> TASK DIRECTIONS: What lines of the data hold the string "name"? Pull each one out.

-------

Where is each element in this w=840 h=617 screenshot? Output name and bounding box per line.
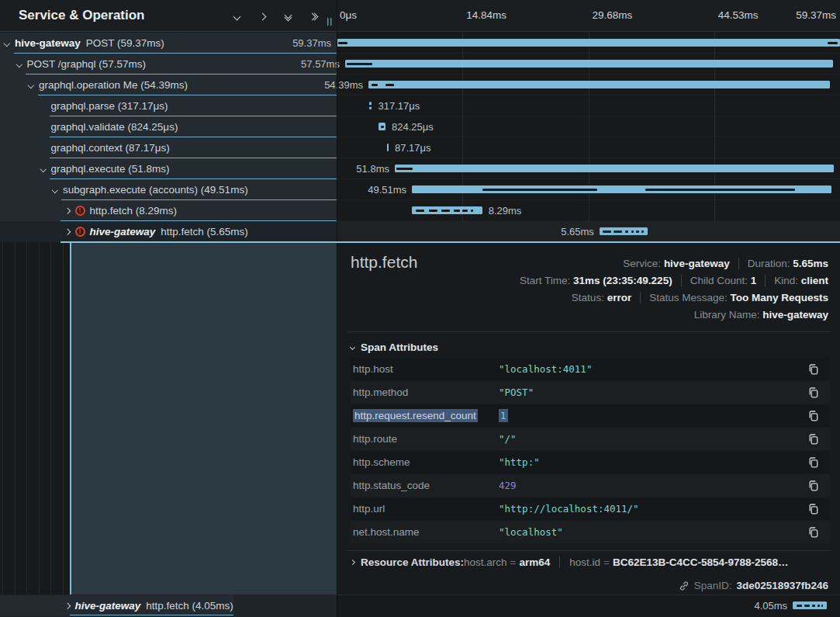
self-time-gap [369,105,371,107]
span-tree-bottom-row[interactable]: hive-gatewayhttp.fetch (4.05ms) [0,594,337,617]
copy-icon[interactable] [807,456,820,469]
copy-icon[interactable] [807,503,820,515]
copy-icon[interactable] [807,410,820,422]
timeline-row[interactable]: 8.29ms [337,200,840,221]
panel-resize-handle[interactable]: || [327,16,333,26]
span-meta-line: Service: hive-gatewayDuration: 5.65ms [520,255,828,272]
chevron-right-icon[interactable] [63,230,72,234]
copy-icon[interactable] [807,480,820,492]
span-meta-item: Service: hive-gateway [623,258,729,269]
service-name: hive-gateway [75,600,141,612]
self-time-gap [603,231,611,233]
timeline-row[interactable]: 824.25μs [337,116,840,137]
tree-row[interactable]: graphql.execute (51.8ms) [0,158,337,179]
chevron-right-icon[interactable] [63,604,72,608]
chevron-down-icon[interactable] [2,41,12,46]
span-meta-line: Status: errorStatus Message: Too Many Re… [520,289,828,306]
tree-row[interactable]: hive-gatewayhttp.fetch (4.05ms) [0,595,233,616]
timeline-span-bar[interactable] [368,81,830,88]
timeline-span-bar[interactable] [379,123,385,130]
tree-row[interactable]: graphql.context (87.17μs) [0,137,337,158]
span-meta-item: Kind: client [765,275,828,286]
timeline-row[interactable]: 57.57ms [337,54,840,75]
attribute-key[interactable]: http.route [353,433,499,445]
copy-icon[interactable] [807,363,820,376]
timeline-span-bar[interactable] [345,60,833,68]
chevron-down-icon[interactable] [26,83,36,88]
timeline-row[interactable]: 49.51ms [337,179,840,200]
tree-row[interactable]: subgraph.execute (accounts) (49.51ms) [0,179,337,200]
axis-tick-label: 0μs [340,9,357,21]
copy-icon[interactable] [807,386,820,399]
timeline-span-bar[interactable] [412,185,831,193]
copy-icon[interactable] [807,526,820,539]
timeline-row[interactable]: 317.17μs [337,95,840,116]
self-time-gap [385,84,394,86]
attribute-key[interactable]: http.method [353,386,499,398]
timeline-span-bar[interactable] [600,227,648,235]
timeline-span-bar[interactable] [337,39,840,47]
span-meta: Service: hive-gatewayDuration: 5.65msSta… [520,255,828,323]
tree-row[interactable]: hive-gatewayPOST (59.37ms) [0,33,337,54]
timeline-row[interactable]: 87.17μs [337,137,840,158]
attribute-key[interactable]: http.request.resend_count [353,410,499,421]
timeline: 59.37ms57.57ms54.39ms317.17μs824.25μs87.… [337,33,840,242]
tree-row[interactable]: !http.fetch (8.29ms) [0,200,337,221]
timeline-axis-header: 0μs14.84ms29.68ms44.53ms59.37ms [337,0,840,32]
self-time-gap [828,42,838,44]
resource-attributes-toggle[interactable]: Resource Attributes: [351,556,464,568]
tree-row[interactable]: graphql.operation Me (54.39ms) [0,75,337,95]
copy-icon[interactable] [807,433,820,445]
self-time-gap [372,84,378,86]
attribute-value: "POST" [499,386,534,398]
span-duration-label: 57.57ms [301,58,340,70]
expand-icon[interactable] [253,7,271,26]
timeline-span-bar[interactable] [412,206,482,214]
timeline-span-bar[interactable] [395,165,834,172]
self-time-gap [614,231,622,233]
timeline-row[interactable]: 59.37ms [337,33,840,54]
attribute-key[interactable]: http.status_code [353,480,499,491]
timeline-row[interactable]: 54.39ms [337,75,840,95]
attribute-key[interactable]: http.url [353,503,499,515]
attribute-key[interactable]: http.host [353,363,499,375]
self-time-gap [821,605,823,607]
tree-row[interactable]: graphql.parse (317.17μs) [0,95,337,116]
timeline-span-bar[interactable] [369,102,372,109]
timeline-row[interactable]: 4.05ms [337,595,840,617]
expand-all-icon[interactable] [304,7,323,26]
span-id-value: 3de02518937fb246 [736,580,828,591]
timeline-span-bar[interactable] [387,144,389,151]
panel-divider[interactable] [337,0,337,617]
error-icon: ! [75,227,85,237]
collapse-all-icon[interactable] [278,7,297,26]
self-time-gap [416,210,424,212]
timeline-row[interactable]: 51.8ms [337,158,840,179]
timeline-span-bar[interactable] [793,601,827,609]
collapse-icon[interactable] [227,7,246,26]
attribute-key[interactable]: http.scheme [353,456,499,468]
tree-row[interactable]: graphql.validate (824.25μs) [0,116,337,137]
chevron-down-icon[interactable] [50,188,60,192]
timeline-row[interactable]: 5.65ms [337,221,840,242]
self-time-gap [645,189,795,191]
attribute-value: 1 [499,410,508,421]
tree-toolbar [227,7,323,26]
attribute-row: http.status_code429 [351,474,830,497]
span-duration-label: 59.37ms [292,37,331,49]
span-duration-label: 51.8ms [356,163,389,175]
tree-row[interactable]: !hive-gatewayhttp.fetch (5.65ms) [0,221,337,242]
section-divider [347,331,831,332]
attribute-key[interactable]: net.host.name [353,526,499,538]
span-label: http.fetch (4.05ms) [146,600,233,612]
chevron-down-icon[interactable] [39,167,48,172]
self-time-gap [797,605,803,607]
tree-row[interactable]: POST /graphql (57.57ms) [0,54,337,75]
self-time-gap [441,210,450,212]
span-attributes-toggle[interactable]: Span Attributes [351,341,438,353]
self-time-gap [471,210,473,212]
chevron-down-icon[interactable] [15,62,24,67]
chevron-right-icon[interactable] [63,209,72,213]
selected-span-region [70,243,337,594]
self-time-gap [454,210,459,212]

-------

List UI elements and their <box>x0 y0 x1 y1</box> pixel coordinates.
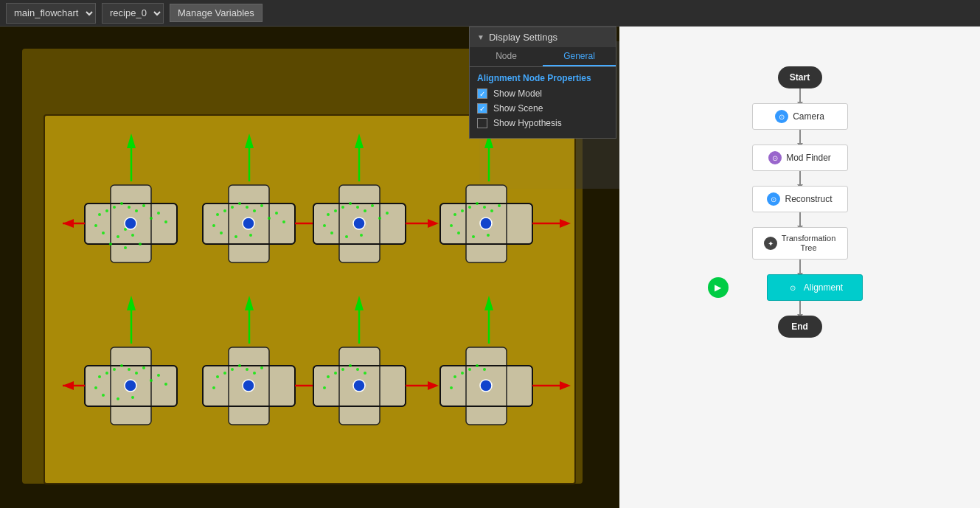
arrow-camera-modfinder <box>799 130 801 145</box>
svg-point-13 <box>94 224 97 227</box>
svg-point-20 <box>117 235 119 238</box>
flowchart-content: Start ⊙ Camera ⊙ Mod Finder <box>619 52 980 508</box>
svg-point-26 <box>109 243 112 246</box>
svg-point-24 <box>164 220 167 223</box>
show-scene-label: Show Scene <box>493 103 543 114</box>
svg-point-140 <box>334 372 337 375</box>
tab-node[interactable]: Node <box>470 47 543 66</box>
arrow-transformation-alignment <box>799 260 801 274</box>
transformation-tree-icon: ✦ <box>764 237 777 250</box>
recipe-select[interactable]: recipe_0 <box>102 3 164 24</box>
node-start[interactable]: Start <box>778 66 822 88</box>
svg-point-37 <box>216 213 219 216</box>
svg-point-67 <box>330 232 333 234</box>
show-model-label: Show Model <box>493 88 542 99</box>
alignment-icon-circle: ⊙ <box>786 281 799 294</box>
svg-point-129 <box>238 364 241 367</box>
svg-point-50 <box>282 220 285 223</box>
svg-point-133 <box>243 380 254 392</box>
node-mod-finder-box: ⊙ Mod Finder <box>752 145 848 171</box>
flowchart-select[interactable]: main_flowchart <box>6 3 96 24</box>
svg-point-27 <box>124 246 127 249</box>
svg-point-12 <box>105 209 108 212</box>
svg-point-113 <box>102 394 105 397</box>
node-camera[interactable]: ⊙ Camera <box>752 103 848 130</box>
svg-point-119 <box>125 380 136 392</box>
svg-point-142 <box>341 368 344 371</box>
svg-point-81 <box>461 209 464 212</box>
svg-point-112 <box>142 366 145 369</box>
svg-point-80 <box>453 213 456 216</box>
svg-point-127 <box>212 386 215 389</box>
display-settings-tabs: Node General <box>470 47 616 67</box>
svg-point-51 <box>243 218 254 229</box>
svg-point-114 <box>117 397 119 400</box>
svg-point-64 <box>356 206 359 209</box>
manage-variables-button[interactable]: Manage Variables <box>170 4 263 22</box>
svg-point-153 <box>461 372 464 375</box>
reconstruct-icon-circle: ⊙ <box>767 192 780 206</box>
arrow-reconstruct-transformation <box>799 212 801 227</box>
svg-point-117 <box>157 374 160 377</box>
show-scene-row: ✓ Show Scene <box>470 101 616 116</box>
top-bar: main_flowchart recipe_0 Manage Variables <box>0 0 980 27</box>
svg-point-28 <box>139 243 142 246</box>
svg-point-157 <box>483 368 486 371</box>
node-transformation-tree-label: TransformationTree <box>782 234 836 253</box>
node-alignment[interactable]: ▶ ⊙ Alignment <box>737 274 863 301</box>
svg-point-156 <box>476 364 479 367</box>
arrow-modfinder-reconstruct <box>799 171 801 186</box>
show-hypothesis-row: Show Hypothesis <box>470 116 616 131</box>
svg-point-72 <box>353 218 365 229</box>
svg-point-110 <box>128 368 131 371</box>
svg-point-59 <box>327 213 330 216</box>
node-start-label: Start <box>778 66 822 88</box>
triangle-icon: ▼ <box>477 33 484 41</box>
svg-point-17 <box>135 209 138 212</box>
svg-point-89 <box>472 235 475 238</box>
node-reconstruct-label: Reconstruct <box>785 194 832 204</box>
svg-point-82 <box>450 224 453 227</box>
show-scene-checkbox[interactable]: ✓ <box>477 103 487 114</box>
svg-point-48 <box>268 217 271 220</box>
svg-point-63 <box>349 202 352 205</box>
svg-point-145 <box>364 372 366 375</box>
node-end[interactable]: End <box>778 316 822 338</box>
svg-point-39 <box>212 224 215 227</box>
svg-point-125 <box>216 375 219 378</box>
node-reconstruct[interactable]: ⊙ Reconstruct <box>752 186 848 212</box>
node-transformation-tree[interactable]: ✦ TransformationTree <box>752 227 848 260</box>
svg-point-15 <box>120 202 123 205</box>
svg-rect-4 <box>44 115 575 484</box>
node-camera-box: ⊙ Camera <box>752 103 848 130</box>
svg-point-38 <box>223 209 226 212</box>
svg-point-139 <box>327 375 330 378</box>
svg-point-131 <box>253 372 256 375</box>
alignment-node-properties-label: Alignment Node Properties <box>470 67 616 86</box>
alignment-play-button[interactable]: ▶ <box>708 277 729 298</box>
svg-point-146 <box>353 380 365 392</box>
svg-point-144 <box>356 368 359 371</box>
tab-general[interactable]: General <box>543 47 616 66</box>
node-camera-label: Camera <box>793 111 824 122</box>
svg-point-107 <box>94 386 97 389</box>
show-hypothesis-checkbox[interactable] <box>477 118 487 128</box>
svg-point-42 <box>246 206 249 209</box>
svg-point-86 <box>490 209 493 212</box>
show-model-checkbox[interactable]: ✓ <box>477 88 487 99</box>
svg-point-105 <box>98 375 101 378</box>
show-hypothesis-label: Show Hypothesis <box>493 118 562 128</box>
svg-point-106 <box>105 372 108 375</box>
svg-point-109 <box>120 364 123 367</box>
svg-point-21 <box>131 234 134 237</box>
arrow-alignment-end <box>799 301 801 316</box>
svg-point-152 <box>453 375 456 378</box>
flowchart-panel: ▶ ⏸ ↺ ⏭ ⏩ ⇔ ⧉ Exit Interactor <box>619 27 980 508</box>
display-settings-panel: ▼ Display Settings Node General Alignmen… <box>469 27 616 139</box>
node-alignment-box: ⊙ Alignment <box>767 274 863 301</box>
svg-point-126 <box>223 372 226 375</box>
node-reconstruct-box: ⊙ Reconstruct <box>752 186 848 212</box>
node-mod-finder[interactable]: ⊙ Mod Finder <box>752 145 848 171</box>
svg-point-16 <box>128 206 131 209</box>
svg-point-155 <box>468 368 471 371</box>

-------

> THE COMPLETED TASK:
Where is each element in this w=840 h=617 screenshot? Output name and bounding box per line.
service-name: hive-gateway [75,600,141,612]
attribute-key[interactable]: net.host.name [353,526,499,538]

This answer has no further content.